Wednesday, March 25, 2015
When Blue Skies… The Search For An Elusive Peace
Sure blue is a nice warm color, sky blue, blue eyes crying in the rain or not, blue skies over Dover once the now forgotten time-limited battles were over, done. It was on such a blue day that I first saw the symbol above, the dove of peace all etched in black and white as if to say that on the questions of war and peace the issue was black or white, no shadings, no slipping over into thoughts of troop-less drone warfare, no quick escalations and then out, out leaving behind that little problem of fire and brimstone done to some forsaken villages or national treasures, no quick bombing runs and then home for a cocktail and a night of gin rummy (Hiroshima was a quick raid, remember, remember the carnage seventy years later).
Saw a fistful of dovish flags all white and black coming at me during the Honk Parade (for those who are not in the know that is a now classic fall event around Boston which has featured every possible odd-ball, good odd-ball, musical assemblage complete with homemade, makeshift costumes, jugglers, stilt-walkers, drifters, grifters, smugglers and I do not know what else) come storming down on me and I was forced, forced I tell you, to watch and clap my hands along with many others on the parade route.
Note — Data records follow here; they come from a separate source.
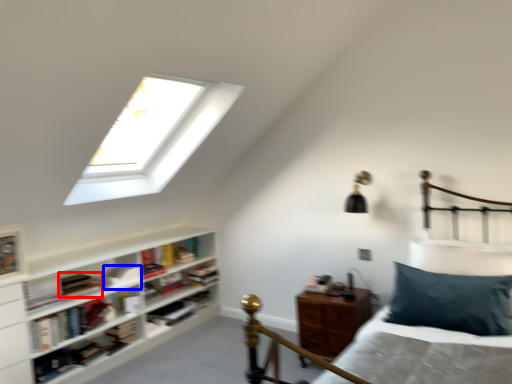 Question: Among these objects, which one is farthest to the camera, book (highlighted by a red box) or book (highlighted by a blue box)?

Choices:
 (A) book
 (B) book

Answer: (B) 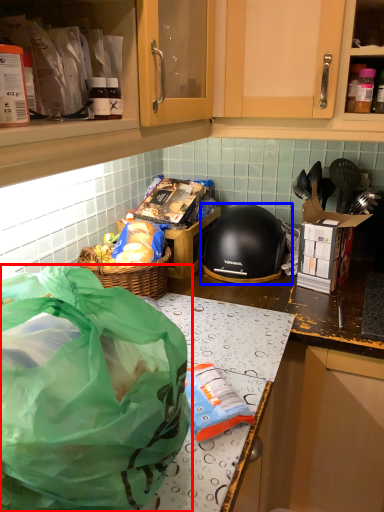 Question: Which object appears closest to the camera in this image, plastic bag (highlighted by a red box) or helmet (highlighted by a blue box)?

Choices:
 (A) plastic bag
 (B) helmet

Answer: (A)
That storming down is a bit of hyperbole if anything a gentle storm blowing good breezes but here is the point. I had opposed the Iraq wars, I and II, opposed plenty of other American adventures since my own Vietnam War days when I like those black-etched flag-flying Veterans For Peace got “religion” about the rawness of American foreign policy and the military power that carried out that policy to the horror of a candid world. So sure I would march in Washington, on the Common in Boston, maybe take flyer out in the Bay Area, maybe too give a few bucks when the bucket got passed around, maybe speak from some open mic platform about the evils I knew of war, and of the necessity of opposition but I had played the lone wolf, the lone scout but that day I resolved to look into what these guys, mainly guys reflecting ancient past wars and who fought them, were about, why that flurry of flags sent a message to my brain that kindred were about the land.